EM: Yes, but think about it. That's some minor character she's writing about. Not even a character, for God's sake. Just some woman that appears on one page and then dies. If she could write about the major characters that way, show them behaving like that, actually doing something, then maybe we'd be getting somewhere. I mean, Tommie's supposedly an alcoholic too, but we never get to see her drunk.
IM: What about the part where the father talks about his college days. "If you have ever stepped onto the river at dawn, taken up your oar, drawn your chest to your knees and felt the swell of the blade pulling you and eight others through the foggy morning, then you know that all meaning can reside, briefly, in the physical; pleasure is not anonymous; the ache of the body brings something to the heart."
EM: Hey, I know she can write well. But she also overreaches herself sometimes, trying too hard to capture something in words. Like when Brighton refers to himself as the "Prince of Rashes." He says: "When I was the Prince of Rashes, Mom put gloves on me at night so I couldn't scratch and bleed and ruin her sheets . . . She said they were the gloves she met Dad in. They were yellowed white cotton and they came halfway up my arms. Some kids say prayers. We said goodnight to hands." I don't even know what that means, saying goodnight to hands.
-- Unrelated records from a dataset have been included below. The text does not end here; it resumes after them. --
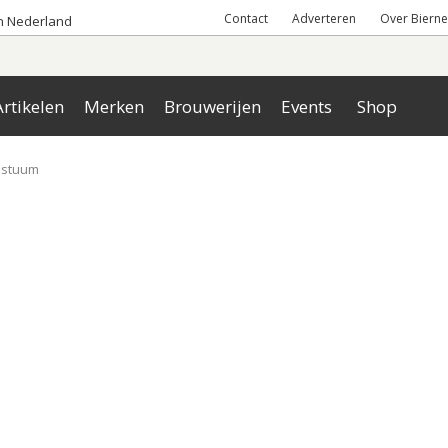
Contact
Adverteren
Over Bierne
an Nederland
rtikelen
Merken
Brouwerijen
Events
Shop
kostuum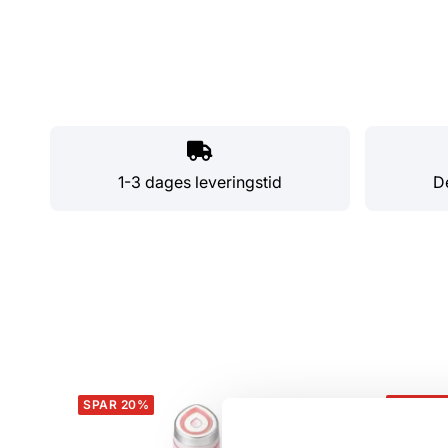
1-3 dages leveringstid
De
SPAR 20%
SPAR 2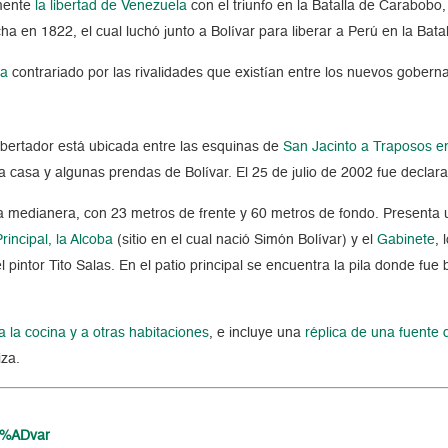
mente
la libertad de Venezuela
con el triunfo en la Batalla de Carabobo,
ha en 1822, el cual luchó junto a Bolívar para liberar a Perú en la Bata
ia
contrariado por las rivalidades que existían entre los nuevos gober
ibertador está ubicada entre las esquinas de
San Jacinto a Traposos e
a casa y algunas prendas de Bolívar. El 25 de julio de 2002 fue decl
a medianera, con 23 metros de frente y 60 metros de fondo. Presenta 
rincipal, la Alcoba
(sitio en el cual nació Simón Bolívar) y el
Gabinete
, 
pintor Tito Salas. En el patio principal se encuentra la pila donde fue
a la cocina y a otras habitaciones
, e incluye una
réplica de una fuente
iza.
C3%ADvar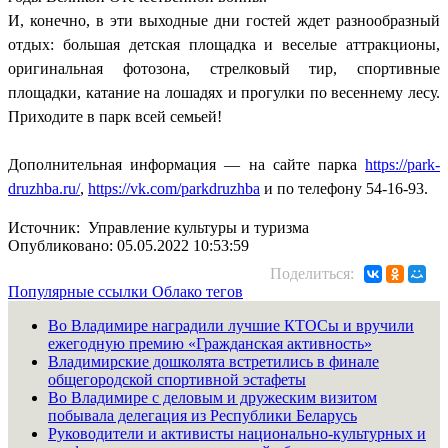
И, конечно, в эти выходные дни гостей ждет разнообразный
отдых: большая детская площадка и веселые аттракционы,
оригинальная фотозона, стрелковый тир, спортивные
площадки, катание на лошадях и прогулки по весеннему лесу.
Приходите в парк всей семьей!
Дополнительная информация — на сайте парка
https://park-
druzhba.ru/
,
https://vk.com/parkdruzhba
и по телефону 54-16-93.
Источник: Управление культуры и туризма
Опубликовано: 05.05.2022 10:53:59
Поделиться:
Популярные ссылки
Облако тегов
Во Владимире наградили лучшие КТОСы и вручили
ежегодную премию «Гражданская активность»
Владимирские дошколята встретились в финале
общегородской спортивной эстафеты
Во Владимире с деловым и дружеским визитом
побывала делегация из Республики Беларусь
Руководители и активисты национально-культурных и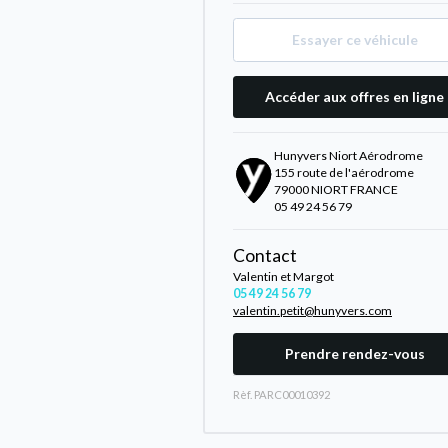
Essayer ce véhicule
Accéder aux offres en ligne
Hunyvers Niort Aérodrome
155 route de l'aérodrome
79000 NIORT FRANCE
05 49 24 56 79
Contact
Valentin et Margot
05 49 24 56 79
valentin.petit@hunyvers.com
Prendre rendez-vous
Rèf. PARC00010392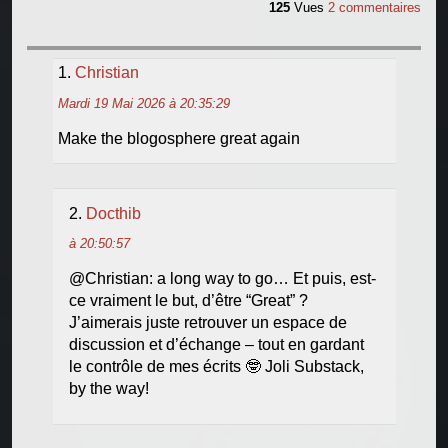
125
Vues
2 commentaires
Christian
Mardi 19 Mai 2026 à 20:35:29
Make the blogosphere great again
Docthib
à 20:50:57
@Christian: a long way to go… Et puis, est-
ce vraiment le but, d’être “Great” ?
J’aimerais juste retrouver un espace de
discussion et d’échange – tout en gardant
le contrôle de mes écrits 🤓 Joli Substack,
by the way!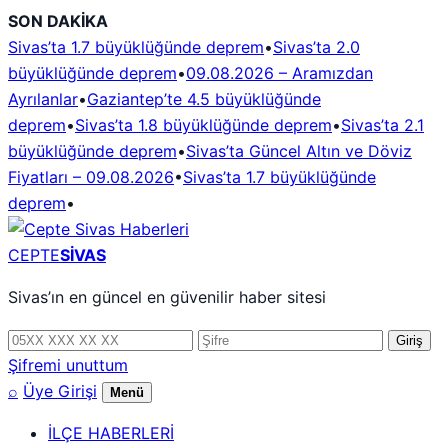
İçeriğe
SON DAKİKA
geç
Sivas’ta 1.7 büyüklüğünde deprem
•
Sivas’ta 2.0
büyüklüğünde deprem
•
09.08.2026 – Aramızdan
Ayrılanlar
•
Gaziantep’te 4.5 büyüklüğünde
deprem
•
Sivas’ta 1.8 büyüklüğünde deprem
•
Sivas’ta 2.1
büyüklüğünde deprem
•
Sivas’ta Güncel Altın ve Döviz
Fiyatları – 09.08.2026
•
Sivas’ta 1.7 büyüklüğünde
deprem
•
CEPTE
SİVAS
Sivas’ın en güncel en güvenilir haber sitesi
Telefon
Şifre
Giriş
numarası
Şifremi unuttum
⌕
Üye Girişi
Menü
İLÇE HABERLERİ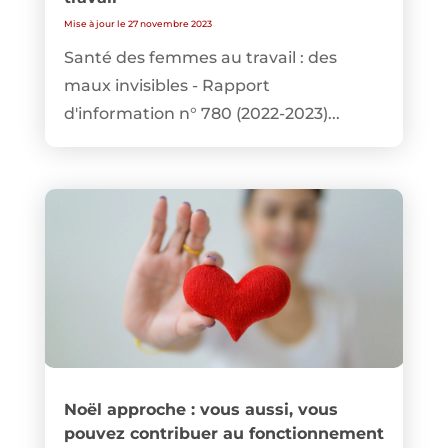
Mise à jour le 27 novembre 2023
Santé des femmes au travail : des
maux invisibles - Rapport
d'information n° 780 (2022-2023)...
Noël approche : vous aussi, vous
pouvez contribuer au fonctionnement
And the whole paragraph leaves me cold.
IM: You just don't understand the motivation for the characters.
EM: Probably not. But whose fault is that?
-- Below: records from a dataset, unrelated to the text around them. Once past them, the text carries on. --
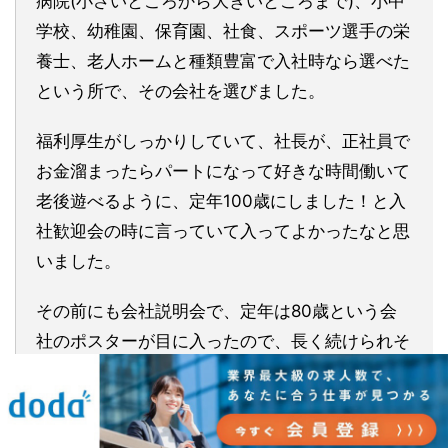
病院(小さいところから大きいところまで)、小中
学校、幼稚園、保育園、社食、スポーツ選手の栄
養士、老人ホームと種類豊富で入社時なら選べた
という所で、その会社を選びました。
福利厚生がしっかりしていて、社長が、正社員で
お金溜まったらパートになって好きな時間働いて
老後遊べるように、定年100歳にしました！と入
社歓迎会の時に言っていて入ってよかったなと思
いました。
その前にも会社説明会で、定年は80歳という会
社のポスターが目に入ったので、長く続けられそ
うだなと思い転職先に選びました。
▶︎
栄養士で募集中のおすすめ求人を見る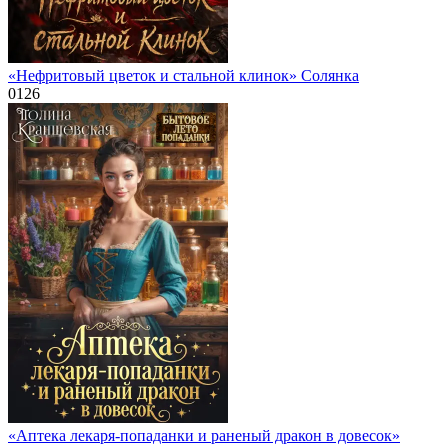
«Нефритовый цветок и стальной клинок» Солянка
0
126
«Аптека лекаря-попаданки и раненый дракон в довесок»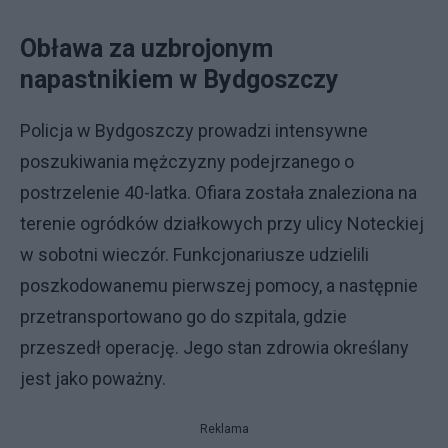
Obława za uzbrojonym
napastnikiem w Bydgoszczy
Policja w Bydgoszczy prowadzi intensywne
poszukiwania mężczyzny podejrzanego o
postrzelenie 40-latka. Ofiara została znaleziona na
terenie ogródków działkowych przy ulicy Noteckiej
w sobotni wieczór. Funkcjonariusze udzielili
poszkodowanemu pierwszej pomocy, a następnie
przetransportowano go do szpitala, gdzie
przeszedł operację. Jego stan zdrowia określany
jest jako poważny.
Reklama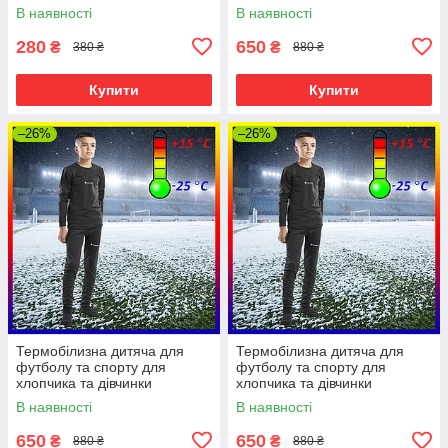
Columbia 134см, чорне
В наявності
В наявності
280
650
₴
₴
380 ₴
880 ₴
Купити
Купити
–26%
–26%
Термобілизна дитяча для
Термобілизна дитяча для
футболу та спорту для
футболу та спорту для
хлопчика та дівчинки
хлопчика та дівчинки
Columbia 128см, чорне
Columbia 140см, чорне
В наявності
В наявності
650
650
₴
₴
880 ₴
880 ₴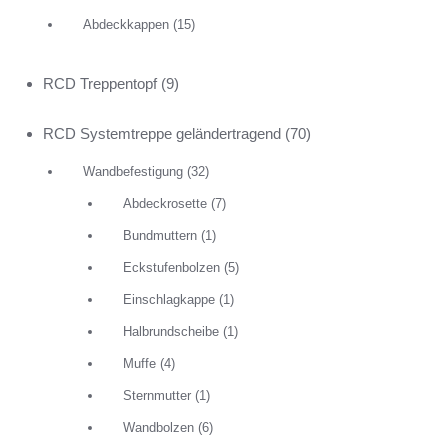
Abdeckkappen
(15)
RCD Treppentopf
(9)
RCD Systemtreppe geländertragend
(70)
Wandbefestigung
(32)
Abdeckrosette
(7)
Bundmuttern
(1)
Eckstufenbolzen
(5)
Einschlagkappe
(1)
Halbrundscheibe
(1)
Muffe
(4)
Sternmutter
(1)
Wandbolzen
(6)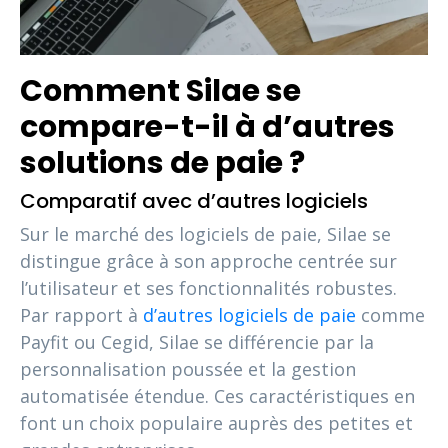
Comment Silae se
compare-t-il à d’autres
solutions de paie ?
Comparatif avec d’autres logiciels
Sur le marché des logiciels de paie, Silae se
distingue grâce à son approche centrée sur
l’utilisateur et ses fonctionnalités robustes.
Par rapport à
d’autres logiciels de paie
comme
Payfit ou Cegid, Silae se différencie par la
personnalisation poussée et la gestion
automatisée étendue. Ces caractéristiques en
font un choix populaire auprès des petites et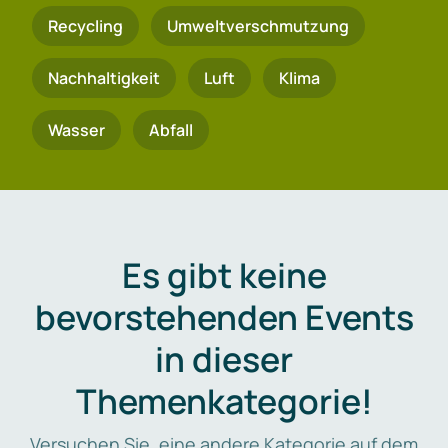
Recycling
Umweltverschmutzung
Nachhaltigkeit
Luft
Klima
Wasser
Abfall
Es gibt keine
bevorstehenden Events
in dieser
Themenkategorie!
Versuchen Sie, eine andere Kategorie auf dem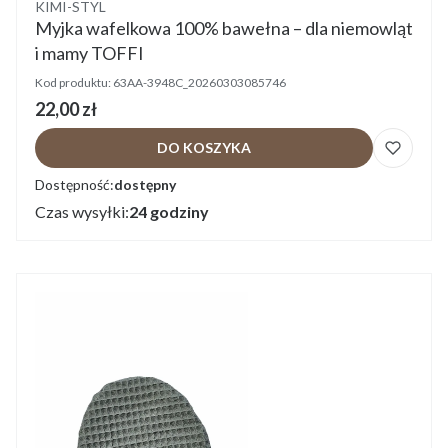
Producent
KIMI-STYL
Myjka wafelkowa 100% bawełna – dla niemowląt
i mamy TOFFI
Kod produktu:
63AA-3948C_20260303085746
Cena
22,00 zł
DO KOSZYKA
Dostępność:
dostępny
Czas wysyłki:
24 godziny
In the end, this book was like the hurricane. I kept wishing it would be more than it was. It had the potential to devastate, to break things apart and create something new, to be magnificent and furious. But the hurricane passed over the Keys, nowhere near my town, and Old Love, too, didn't affect me in any meaningful way. I'm sure others will get something out of it that I didn't—Mississippi, after all, was left battered and breathless by Georges. In the islands, people died from it. But for me, the emotional me, it passed somewhere to the south, distant and remote and slightly boring.